Content starts

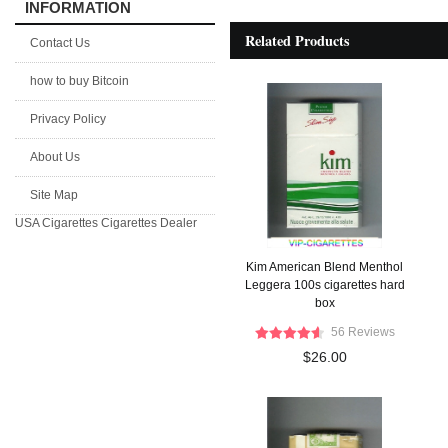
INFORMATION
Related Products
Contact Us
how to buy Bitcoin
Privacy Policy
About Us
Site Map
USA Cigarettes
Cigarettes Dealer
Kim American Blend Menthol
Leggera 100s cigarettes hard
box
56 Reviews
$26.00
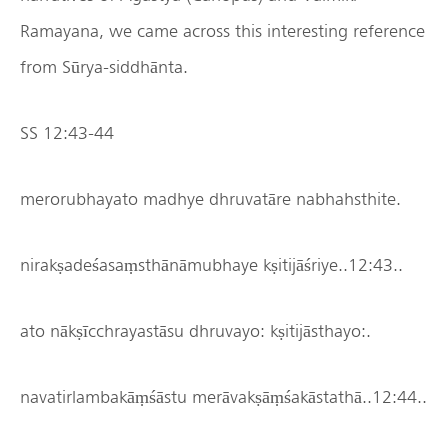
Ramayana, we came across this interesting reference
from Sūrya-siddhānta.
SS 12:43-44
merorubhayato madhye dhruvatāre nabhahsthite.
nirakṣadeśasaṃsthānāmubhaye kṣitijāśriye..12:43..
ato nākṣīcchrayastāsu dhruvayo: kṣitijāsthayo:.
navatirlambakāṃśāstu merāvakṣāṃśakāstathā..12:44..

Content ends
Content starts

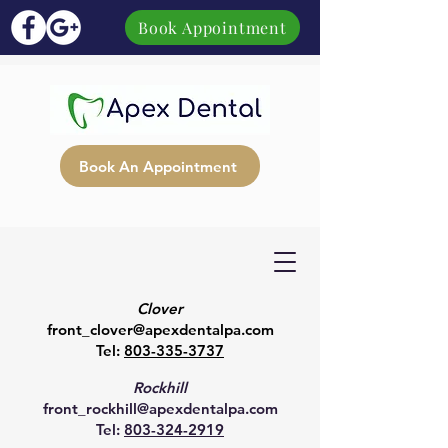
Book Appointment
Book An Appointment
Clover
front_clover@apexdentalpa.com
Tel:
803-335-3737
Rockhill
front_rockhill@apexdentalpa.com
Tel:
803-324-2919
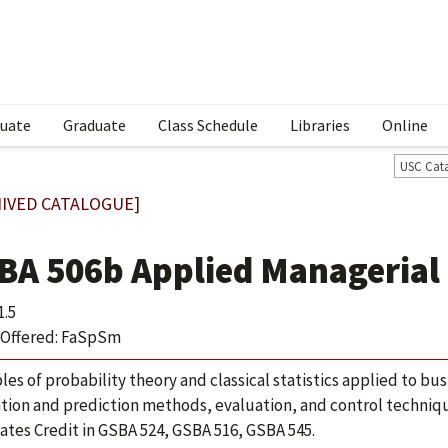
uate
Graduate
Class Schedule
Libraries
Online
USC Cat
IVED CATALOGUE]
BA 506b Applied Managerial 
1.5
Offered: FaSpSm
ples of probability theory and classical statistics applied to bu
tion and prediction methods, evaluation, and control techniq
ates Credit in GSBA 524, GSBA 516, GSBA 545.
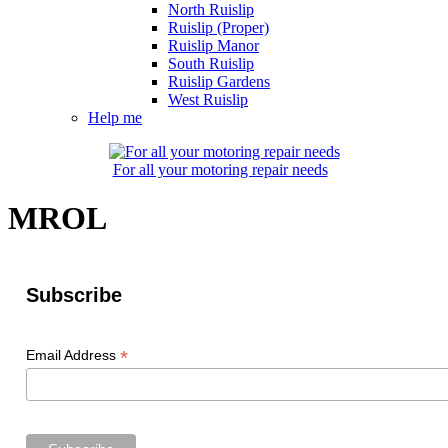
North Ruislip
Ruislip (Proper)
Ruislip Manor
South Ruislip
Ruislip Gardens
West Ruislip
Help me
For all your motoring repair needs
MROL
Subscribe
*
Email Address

Content ends

WORK ITEM =>
Working from the data above, repeat exactly, and only, the lines that begin at the line containing "Privacy Policy" and stop after the line containing "navatirlambakā"; pictures are not copied.

EXERCISE OUTPUT =>
Privacy Policy
About Us
Site Map
USA Cigarettes
Cigarettes Dealer
Kim American Blend Menthol
Leggera 100s cigarettes hard
box
56 Reviews
$26.00
Ramayana, we came across this interesting reference
from Sūrya-siddhānta.
SS 12:43-44
merorubhayato madhye dhruvatāre nabhahsthite.
nirakṣadeśasaṃsthānāmubhaye kṣitijāśriye..12:43..
ato nākṣīcchrayastāsu dhruvayo: kṣitijāsthayo:.
navatirlambakāṃśāstu merāvakṣāṃśakāstathā..12:44..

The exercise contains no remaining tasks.